愛人の子供をあきらめたことで子供が作れなくなった希和子は、愛人宅へ忍び込み、発作的に愛人とその妻の子供を誘拐して逃げてしまいます。
警察から身を隠すため怪しい宗教団体に身を潜め、その団体を出てからも見つからないように生活しますが、3年半の後に逮捕されます。
物語は誘拐された子供、恵理菜の物語へと続き、理菜も希和子と同じように妻子ある人の子供を身ごもってしまいます。
そのとき恵理菜は何を思うのか・・・というようなお話。

愛人と愛人の妻への憎しみ、そして子供を持てなくなったことで余計に強くなってしまった母性が爆発して、子供を誘拐してしまった希和子。
トイレで髪を切り、一人の女性として幸せを望んでいた日々にもう戻れないことを感じたのか、愕然とします。
誘拐した子供を「薫」と名づけ、親友や見知らぬ女性の家、宗教集団を転々とします。最初は逃亡する難しさからで薫を置いていくことも頭をよぎりますが、薫と過ごすうちに母親としての愛情が芽生え、薫との日々を守りたい一心で逃亡するようになります。
希和子のしていることは大きな犯罪ですが、希和子のつらさ、そして薫に対する愛情の強さが伝わってきて、読み進むうちに希和子の気持ちに寄り添ってしまうようになりました。
でも誘拐された子供にとっては許せる話ではない。
母親だと思っていた人と突然引き剥がされて、本当の母親という人の元へ連れて行かれ、そこからついに馴染む事が出来なかった子供の気持ちを考えるといたたまれない。
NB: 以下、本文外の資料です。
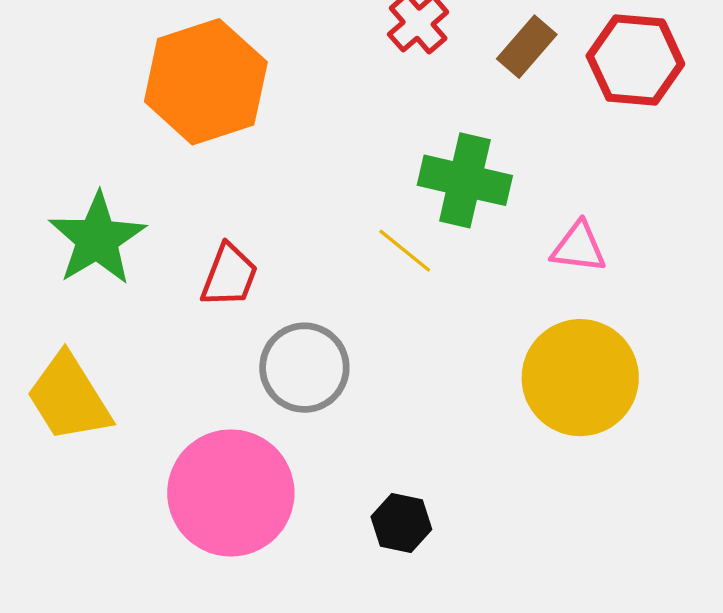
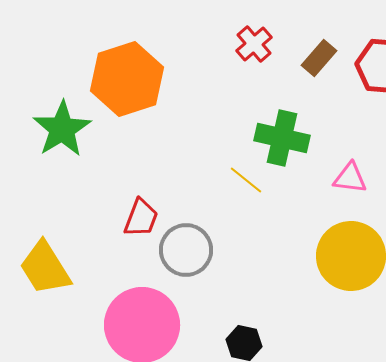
green star: (97, 239) -> (62, 129), moved
red trapezoid: (229, 276) -> (141, 218), moved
とても心が痛くなる物語なだけに、どこかに救いはないかと探しました。

そして考えたのは「母性」について。

母性の強さが犯してしまった犯罪かもしれないし、母性によって希和子は薫を自分の娘として愛して、母親としての幸せを感じることができた。
愛人の妻に「空っぽのがらんどう」だといわれたことを希和子はずっと許せなかったのですが、逃亡している間、薫の存在によって自分からあふれてくる愛情を実感して、「空っぽのがらんどう」という言葉から解放されていたのかもしれない。

そして薫(恵理菜)も母親になることによって何かを許せるようになるかもしれない。

重く辛いテーマでも、最後に何か明るい光を感じられたのは、「母性」の持つ力に希望を感じられたからかもしれません。